Ne dites pas salle de shoot, car ces mots suscitent rejets, peurs et polémiques. Tout est dans la formule : salle de consommation à moindre risque semble créer moins de débat. "À moindre risque" est un documentaire de Cécile Favier à voir sur France 3 Grand Est.
C'est un lieu d'accueil, à Strasbourg. La salle Argos est ouverte tous les après-midi pour accueillir et entourer les personnes toxicomanes dans leurs pratiques. Un lieu tenu par des soignants et des éducateurs, destiné à limiter les risques de transmission de maladies et permettant une surveillance médicale des personnes qui se droguent. En suivant le quotidien des personnels de l'association Ithaque, en prenant le temps d'écouter les personnes qui s'y rendent, la réalisatrice Cécile Favier nous donne à voir un aspect très humain de cette expérimentation.
Voici trois bonnes raisons de voir "À moindre risque" sur France 3 Grand Est, en replay ici.
1. Pour s'éloigner des clichés
C'est un peu un monde parallèle, le monde de la drogue. Un monde qui ne se voit pas, ou qu'on ne veut pas voir. Pourtant, selon une source gouvernementale, "la consommation problématique de drogues autres que le cannabis concernerait 350.000 usagers " en France. Afin d'imaginer des solutions pour aider les personnes entrées en addiction aux drogues, une expérimentation a été lancée il y a cinq ans.
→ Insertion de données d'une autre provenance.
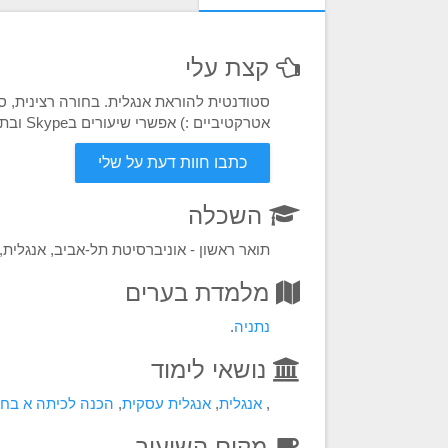
קצת עלי
סטודנטית להוראת אנגלית. בחורה רצינית, סב
אטרקטיביים :) אפשרי שיעורים בSkype ובתוכנות דומות.
כתבו חוות דעת על שלי
השכלה
תואר ראשון - אוניברסיטת תל-אביב, אנגלית,
מלמדת בערים
נתניה
.
נושאי לימוד
,
אנגלית
,
אנגלית עסקית
,
הכנה לכיתה א בחש
מקום השיעור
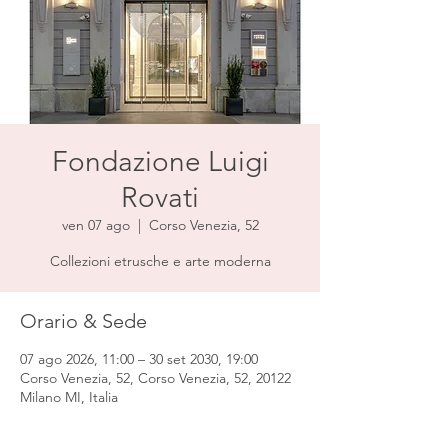
Fondazione Luigi
Rovati
ven 07 ago
  |  
Corso Venezia, 52
Collezioni etrusche e arte moderna
Orario & Sede
07 ago 2026, 11:00 – 30 set 2030, 19:00
Corso Venezia, 52, Corso Venezia, 52, 20122
Milano MI, Italia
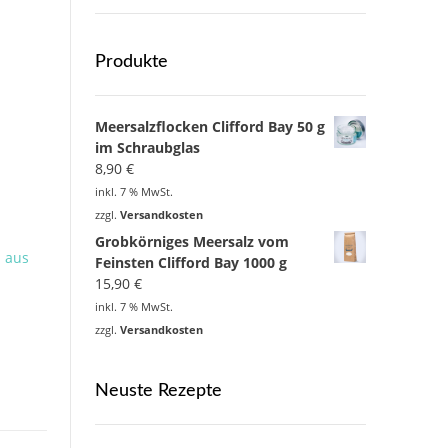
Produkte
Meersalzflocken Clifford Bay 50 g
im Schraubglas
8,90
€
inkl. 7 % MwSt.
zzgl.
Versandkosten
Grobkörniges Meersalz vom
z aus
Feinsten Clifford Bay 1000 g
15,90
€
inkl. 7 % MwSt.
zzgl.
Versandkosten
Neuste Rezepte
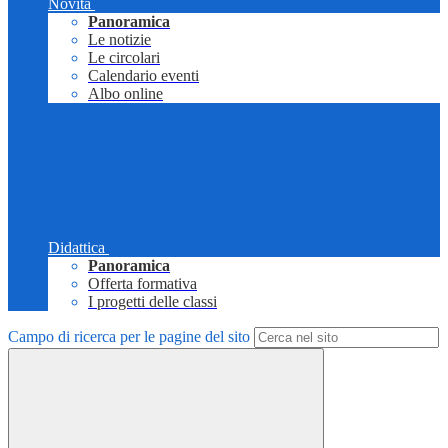
Novità
Panoramica
Le notizie
Le circolari
Calendario eventi
Albo online
Didattica
Panoramica
Offerta formativa
I progetti delle classi
Campo di ricerca per le pagine del sito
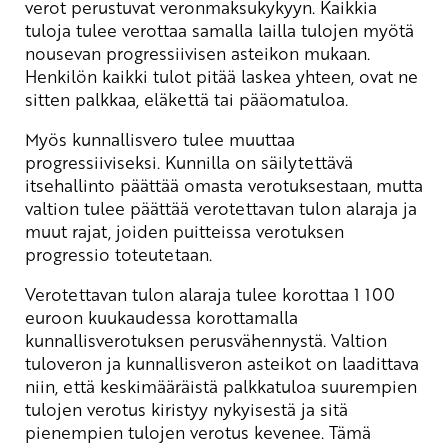
verot perustuvat veronmaksukykyyn. Kaikkia
tuloja tulee verottaa samalla lailla tulojen myötä
nousevan progressiivisen asteikon mukaan.
Henkilön kaikki tulot pitää laskea yhteen, ovat ne
sitten palkkaa, eläkettä tai pääomatuloa.
Myös kunnallisvero tulee muuttaa
progressiiviseksi. Kunnilla on säilytettävä
itsehallinto päättää omasta verotuksestaan, mutta
valtion tulee päättää verotettavan tulon alaraja ja
muut rajat, joiden puitteissa verotuksen
progressio toteutetaan.
Verotettavan tulon alaraja tulee korottaa 1 100
euroon kuukaudessa korottamalla
kunnallisverotuksen perusvähennystä. Valtion
tuloveron ja kunnallisveron asteikot on laadittava
niin, että keskimääräistä palkkatuloa suurempien
tulojen verotus kiristyy nykyisestä ja sitä
pienempien tulojen verotus kevenee. Tämä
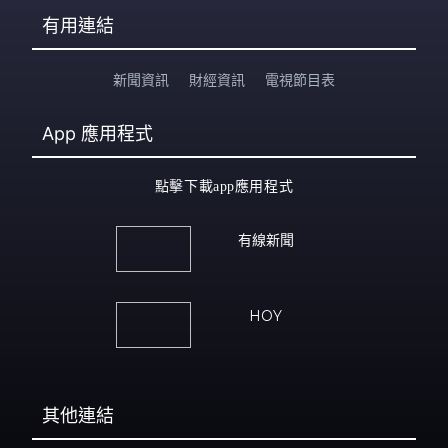
有用連結
新聞資訊
財經資訊
電視節目表
App
應用程式
點擊下載app應用程式
有線新聞
HOY
其他連結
Elle a permis l'ouverture de deux salles de consommation à moindre risque en France, sous la houlette de l'Inserm : l'une à Paris, l'autre à Strasbourg.
Loin, bien loin des fantasmes que ces annonces ont suscités, le documentaire de Cécile Favier montre un quotidien feutré, où les toxicomanes et les accueillants échangent tout naturellement. Sa caméra a su se faire oublier lors des entretiens et des moments de prises de drogue.
2. Parce que l'équilibre réside dans les règles
"Je m'attendais à quelque chose de très protocolaire, alors que c'est beaucoup plus de l'ordre du feeling, du sensible, de l'humain" explique Anouck, une infirmière qui vient d'arriver dans la structure. Un juste équilibre entre surveillance sans intrusion et écoute sans prise de position. Et des règles limitées et acceptées par tous les accueillis sous peine d'exclusion : aucun deal, échange ou partage sur place, chacun vient avec sa dose à consommer, et pas de violence.
Du côté des soignants, un cahier des charges à respecter : avec le droit de superviser une injection, mais aucun contact avec la seringue ou le produit. Le tout accompagné d'une grande dose de respect entre les uns et les autres.
Quelques hommes en proie à l'addiction choisissent de témoigner à visage découvert, d'autres préfèrent garder l'anonymat, mais ils ont accepté la présence des caméras tout au long d'une année.
3. Pour accompagner encore plus les malades d'addictions
La porte de la structure Argos est ouverte tous les jours, de 13 à 19 heures. Mais la vie des gens ne s'écoule pas que dans ces créneaux. Il y a le soir de Noël, par exemple, où la porte doit se refermer comme tous les jours à 19 heures. Avec la difficulté pour les soignants, qui vont rentrer chez eux partager le réveillon en famille, de refermer la porte, laissant les "toxicos" à la nuit, à la rue et à leurs solitudes. Hélène l'exprime avec poésie. "Noël, tu ne sais pas si les gens sont tristes ou joyeux, tristement joyeux ou joyeusement tristes ; le pire, c'est la fermeture : bonne soirée, bonnes fêtes…" Et il y a aussi tous ces moments où les personnes ont besoin de se droguer en dehors des heures d'ouverture d'Argos. Et il y a encore toutes ces personnes sous l'emprise d'autres addictions, comme l'alcool.
Et puis il y a eu la crise de la covid, qui a obligé les soignants à revoir leurs habitudes. Alors pour créer encore plus de lien, l'idée de créer une structure d'hébergement a germé.